Probing the energetics and dynamics of individual atomic spins on surfaces

The scanning tunneling microscope has been an extremely successful experimental tool because of its atomic scale spatial resolution. In recent years this has been combined with the use of low temperatures, culminating in microvolt energy resolution. However the time resolution of typical STM experiments is limited to about one millisecond for spectroscopy on a single atom. In this talk we will discuss the use of inelastic tunneling spectroscopy with low-temperature STM for the study of spins, a technique coined spin-excitation spectroscopy. With this approach it is possible to measure the energy eigenstates of the quantum spin Hamiltonian that describes spins on surfaces with very high precision.

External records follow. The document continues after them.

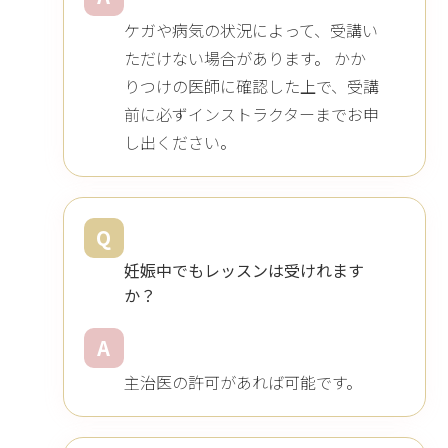
ケガや病気の状況によって、受講い
ただけない場合があります。 かか
りつけの医師に確認した上で、受講
前に必ずインストラクターまでお申
し出ください。
Q
妊娠中でもレッスンは受けれます
か？
A
主治医の許可があれば可能です。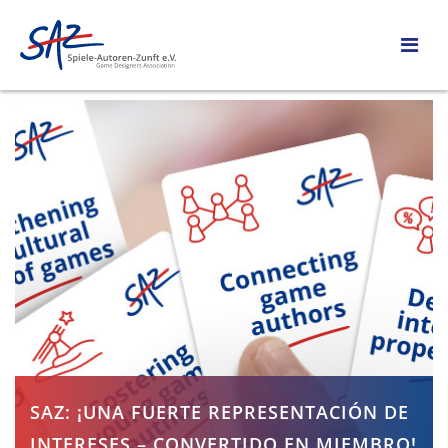
SAZ: ¡UNA FUERTE REPRESENTACIÓN DE
INTERESES – CONVERTIDO EN MIEMBRO!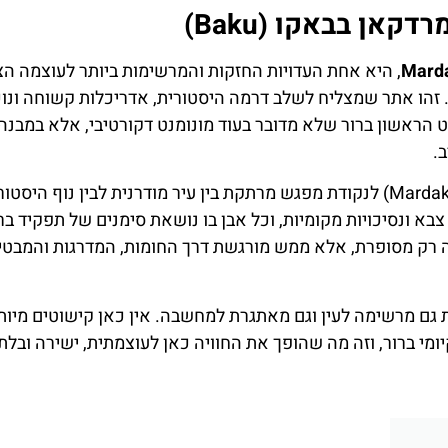
Marda
, היא אחת העדויות החזקות והמרשימות ביותר לעוצמה הצ
זהו אתר שמצליח לשלב דרמה היסטורית, אדריכלות קשוחה ונו
הראשון ברור שלא מדובר בעוד מונומנט דקורטיבי, אלא במבנה
.
הקרבה היחסית לבאקו (Baku) הופכת את מרדקאן (Mardakan) לנקודת מפגש מרתקת בין עיר מודרנית לבין נוף היסטו
צבא ונסיכויות מקומיות, וכל אבן בו נושאת סימנים של תפקיד בר
ה רק מסופרת, אלא ממש מורגשת דרך החומות, המדרגות והמבטי
 גם מרשימה לעין וגם מאתגרת למחשבה. אין כאן קישוטים מיות
ומי ברור, וזה מה שהופך את החוויה כאן לעוצמתית, ישירה ובלתי
השכרת
כרטיס
רכב
כרטיסים למ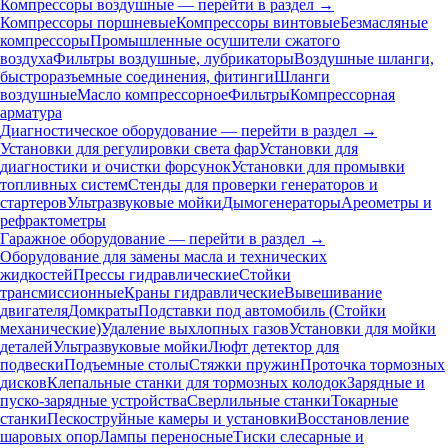
Компрессоры воздушные — перейти в раздел →
Компрессоры поршневые
Компрессоры винтовые
Безмасляные
компрессоры
Промышленные осушители сжатого
воздуха
Фильтры воздушные, лубрикаторы
Воздушные шланги,
быстроразъемные соединения, фитинги
Шланги
воздушные
Масло компрессорное
Фильтры
Компрессорная
арматура
Диагностическое оборудование — перейти в раздел →
Установки для регулировки света фар
Установки для
диагностики и очистки форсунок
Установки для промывки
топливных систем
Стенды для проверки генераторов и
стартеров
Ультразвуковые мойки
Дымогенераторы
Ареометры и
рефрактометры
Гаражное оборудование — перейти в раздел →
Оборудование для замены масла и технических
жидкостей
Прессы гидравлические
Стойки
трансмиссионные
Краны гидравлические
Вывешивание
двигателя
Домкраты
Подставки под автомобиль (Стойки
механические)
Удаление выхлопных газов
Установки для мойки
деталей
Ультразвуковые мойки
Люфт детектор для
подвески
Подъемные столы
Стяжки пружин
Проточка тормозных
дисков
Клепальные станки для тормозных колодок
Зарядные и
пуско-зарядные устройства
Сверлильные станки
Токарные
станки
Пескоструйные камеры и установки
Восстановление
шаровых опор
Лампы переносные
Тиски слесарные и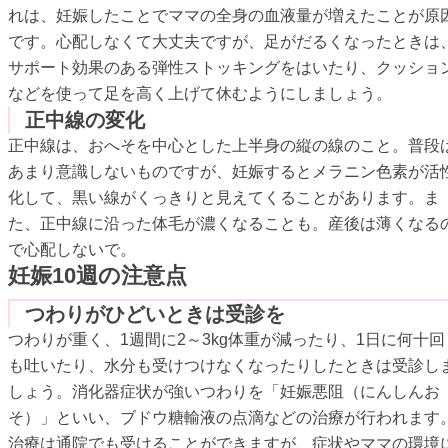
れは、妊娠したことでママの全身の血液量が増えたことが原
です。心配しなくて大丈夫ですが、足がだるくなったときは
サポート効果のある弾性ストッキングをはいたり、クッショ
などを使って足を高く上げて休むようにしましょう。
正中線の変化
正中線は、おへそを中心とした上半身の縦の線のこと。普段
あまり意識しないものですが、妊娠するとメラニン色素が活
化して、黒い線がくっきりと見えてくることがあります。ま
た、正中線に沿った体毛が濃くなることも。産後は薄くなる
で心配しないで。
妊娠10週の注意点
つわりがひどいときは受診を
つわりが重く、1週間に2～3kg体重が減ったり、1日に何十回
も吐いたり、水分も受けつけなくなったりしたときは受診し
しょう。消化器症状が強いつわりを「妊娠悪阻（にんしんお
そ）」といい、ブドウ糖輸液の点滴などの治療が行われます
治療は通院でも受けることができますが、症状やママの環境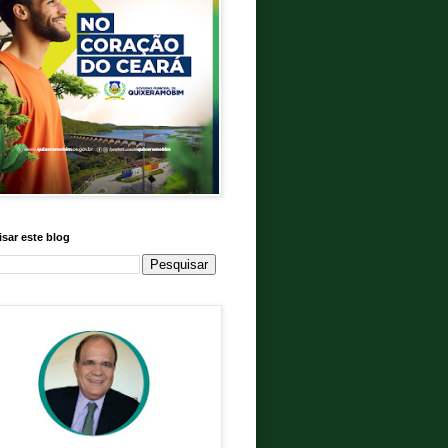
sar este blog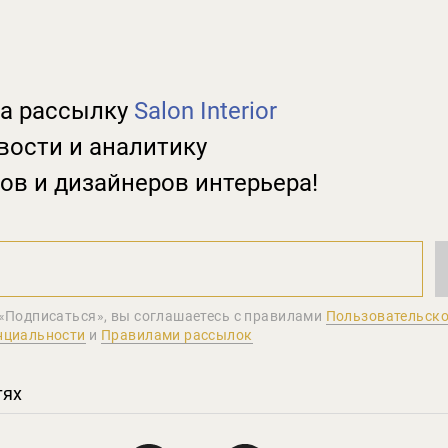
а рассылку
Salon Interior
вости и аналитику
ов и дизайнеров интерьера!
«Подписаться», вы соглашаетеcь с правилами
Пользовательско
нциальности
и
Правилами рассылок
тях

We will briefly discuss its application to the measurement of the Zeeman energy and to magneto-crystalline anisotropy. We will focus on a new way of achieving fast time resolution based on an all-electrical pump probe spectroscopy. In this approach, a strong voltage pulse applied between tip and sample drives a spin out of thermal equilibrium (the pump pulse) [Nature Physics 6, 340 (2010)]. A short time later (typically a few nanoseconds) a smaller voltage pulse (the probe pulse) is applied which probes the state of the system. I will demonstrate this technique for the measurement of the spin relaxation time of individual magnetic atoms [Science 329, 1628 (2010)] and chains of atoms on a surface.